Time evolution of quantum correlations in presence of state dependent bath

TL;DR

This paper investigates how initial system-bath correlations and qubit separation affect the evolution of quantum entanglement and coherence in open quantum systems, highlighting temperature-dependent effects and the role of collective baths.

Contribution

It provides new insights into the impact of initial correlations and qubit separation on quantum dynamics beyond the Born approximation, especially at high temperatures.

Findings

Initial correlations are negligible at low temperatures.

At high temperatures, initial correlations significantly influence quantum dynamics.

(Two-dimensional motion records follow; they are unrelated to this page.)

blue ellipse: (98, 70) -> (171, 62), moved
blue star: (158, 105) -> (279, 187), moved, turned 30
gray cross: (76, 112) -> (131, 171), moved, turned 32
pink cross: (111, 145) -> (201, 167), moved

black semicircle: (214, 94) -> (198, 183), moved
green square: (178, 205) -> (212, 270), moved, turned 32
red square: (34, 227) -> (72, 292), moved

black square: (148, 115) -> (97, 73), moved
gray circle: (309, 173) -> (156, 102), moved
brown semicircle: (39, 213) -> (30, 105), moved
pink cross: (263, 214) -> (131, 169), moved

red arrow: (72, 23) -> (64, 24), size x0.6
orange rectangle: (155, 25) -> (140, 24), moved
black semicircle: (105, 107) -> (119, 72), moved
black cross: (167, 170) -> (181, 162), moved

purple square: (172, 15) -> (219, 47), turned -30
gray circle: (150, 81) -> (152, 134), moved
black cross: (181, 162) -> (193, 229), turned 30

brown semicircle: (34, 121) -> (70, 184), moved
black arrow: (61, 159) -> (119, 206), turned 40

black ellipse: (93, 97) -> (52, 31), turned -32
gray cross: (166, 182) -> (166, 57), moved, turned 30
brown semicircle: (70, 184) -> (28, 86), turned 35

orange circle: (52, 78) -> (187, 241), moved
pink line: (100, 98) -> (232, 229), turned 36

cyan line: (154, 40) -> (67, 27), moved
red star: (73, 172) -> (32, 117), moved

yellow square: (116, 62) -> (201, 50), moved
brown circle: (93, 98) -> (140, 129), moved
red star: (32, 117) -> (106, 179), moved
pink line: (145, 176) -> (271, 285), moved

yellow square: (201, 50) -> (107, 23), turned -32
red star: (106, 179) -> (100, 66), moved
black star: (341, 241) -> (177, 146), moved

Qubit separation in a collective bath helps sustain entanglement and coherence.

Abstract

The emerging quantum technologies heavily rely on the understanding of dynamics in open quantum systems. In the Born approximation, the initial system-bath correlations are often neglected which can be violated in the strong coupling regimes and quantum state preparation. In order to understand the influence of initial system-bath correlations, we study the extent to which these initial correlations and the distance of separation between qubits influence the dynamics of quantum entanglement and coherence. It is shown that at low temperatures, the initial correlations have no role to play while at high temperatures, these correlations strongly influence the dynamics. Furthermore, we have shown that distance of separation between the qubits in presence of collective bath helps to maintain entanglement and coherence at long times.